One beautiful autumn afternoon whilst hunting for toys in Akihabara, I stumbled upon this rather curious and eye-catching box art on the upper floor of one of the toy shops that I rarely frequent. The box itself was roughly a foot tall and contained a plastic model-kit for a robot of sorts, identified as 'CHUKA-CANNON', manufactured in Japan by the Aoshima model-kit company and Soft Bank Publishing in 2002.
The awe-inspiring artwork of a retro-looking robot firing a rocket from it's crotch immediately grabbed my attention, as surely it would anyone. After taking a look at the price tag, I decided that it would be most ludicrous for me to pass up such a unique item. So I brought it to the checkout counter along with the various other items I had rounded up during my excursion at that particular shop.
Upon taking it home, I did some research into it's origins and found out a few very interesting things.

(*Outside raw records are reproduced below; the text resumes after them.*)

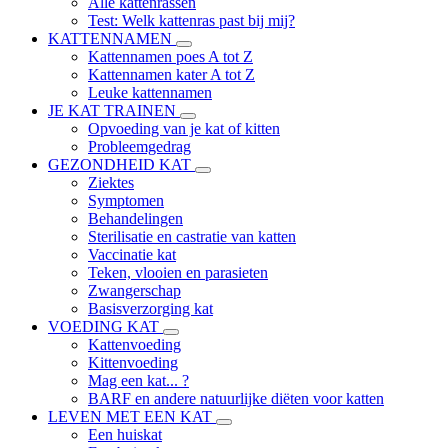
Alle kattenrassen
Test: Welk kattenras past bij mij?
KATTENNAMEN
Kattennamen poes A tot Z
Kattennamen kater A tot Z
Leuke kattennamen
JE KAT TRAINEN
Opvoeding van je kat of kitten
Probleemgedrag
GEZONDHEID KAT
Ziektes
Symptomen
Behandelingen
Sterilisatie en castratie van katten
Vaccinatie kat
Teken, vlooien en parasieten
Zwangerschap
Basisverzorging kat
VOEDING KAT
Kattenvoeding
Kittenvoeding
Mag een kat... ?
BARF en andere natuurlijke diëten voor katten
LEVEN MET EEN KAT
Een huiskat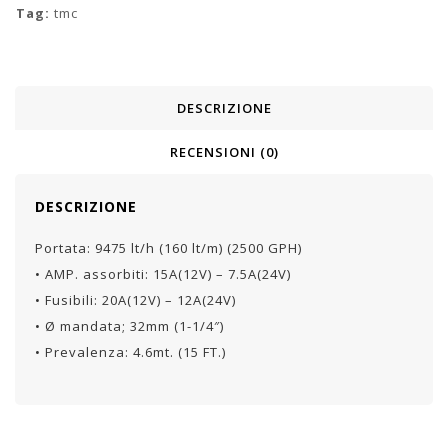
Tag:
tmc
DESCRIZIONE
RECENSIONI (0)
DESCRIZIONE
Portata: 9475 lt/h (160 lt/m) (2500 GPH)
• AMP. assorbiti: 15A(12V) – 7.5A(24V)
• Fusibili: 20A(12V) – 12A(24V)
• Ø mandata; 32mm (1-1/4″)
• Prevalenza: 4.6mt. (15 FT.)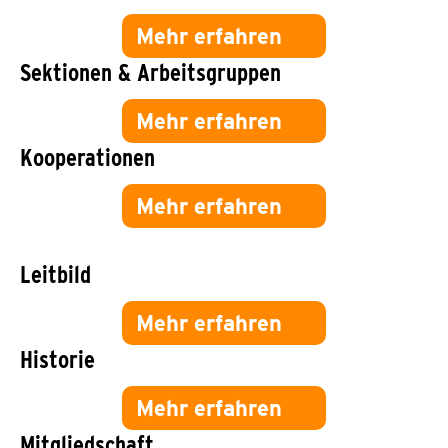
Mehr erfahren
Sektionen & Arbeitsgruppen
Mehr erfahren
Kooperationen
Mehr erfahren
Leitbild
Mehr erfahren
Historie
Mehr erfahren
Mitgliedschaft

According to HobbyLink Japan, CHUKA-CANNON was sold exclusively through Net Runner magazine, a PC gaming publication. 'CHUKA-CANNON' literally translates as 'CHINESE CANNON' and the design was actually a spoof of the Chinese National University of Defense Technology's actual functioning robot, 'Xianxingzhe'.
Xianxingzhe ('Forerunner'), made it's debut on November 29, 2000 becoming China's very first bipedal humanoid robot. It was considered a major technological breakthrough in China...

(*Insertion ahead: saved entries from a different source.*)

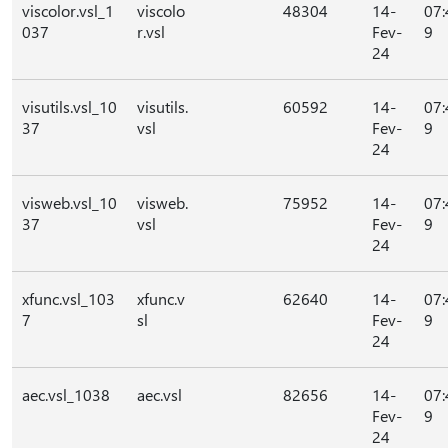
viscolor.vsl_1
viscolo
48304
14-
07:
037
r.vsl
Fev-
9
24
visutils.vsl_10
visutils.
60592
14-
07:
37
vsl
Fev-
9
24
visweb.vsl_10
visweb.
75952
14-
07:
37
vsl
Fev-
9
24
xfunc.vsl_103
xfunc.v
62640
14-
07:
7
sl
Fev-
9
24
aec.vsl_1038
aec.vsl
82656
14-
07:
Fev-
9
24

...and a major joke in Japan.
(This is the actual Xianxingzhe robot... not the model-kit.) |
Standing at just over 4 feet tall - with it's crude design, hilarious face and protruding phallus-like appendage, Xianxingzhe didn't take long to be made into a complete mockery by Japanese critics and their highly advanced robotics industry. Shortly after the Japanese website Samurai Damashii caught wind of China's attempt at 'advanced robotics', an explosion of ridicule was unleashed. One article from the site joked that Xianxingzhe, or Senkousha as it's known in Japanese, was actually a military weapon - stating, "Senkousha would first rattle the ground with it's feet to stir the energy resting on the ground, then do squats to harness that energy and transfer it into it's crotch cannon, then finally fire that energy as a massive white beam with a pelvic thrust."
Eventually 'Senkousha' became an internet phenomenon. Garnering meme status, it's very own theme song, video parodies and even bootleg video games where it battled the likes of Japan's finest robotic creations of the time period such as ASIMO. It was a cruel world for China's first major attempt at humanoid robotics... at least in Asia.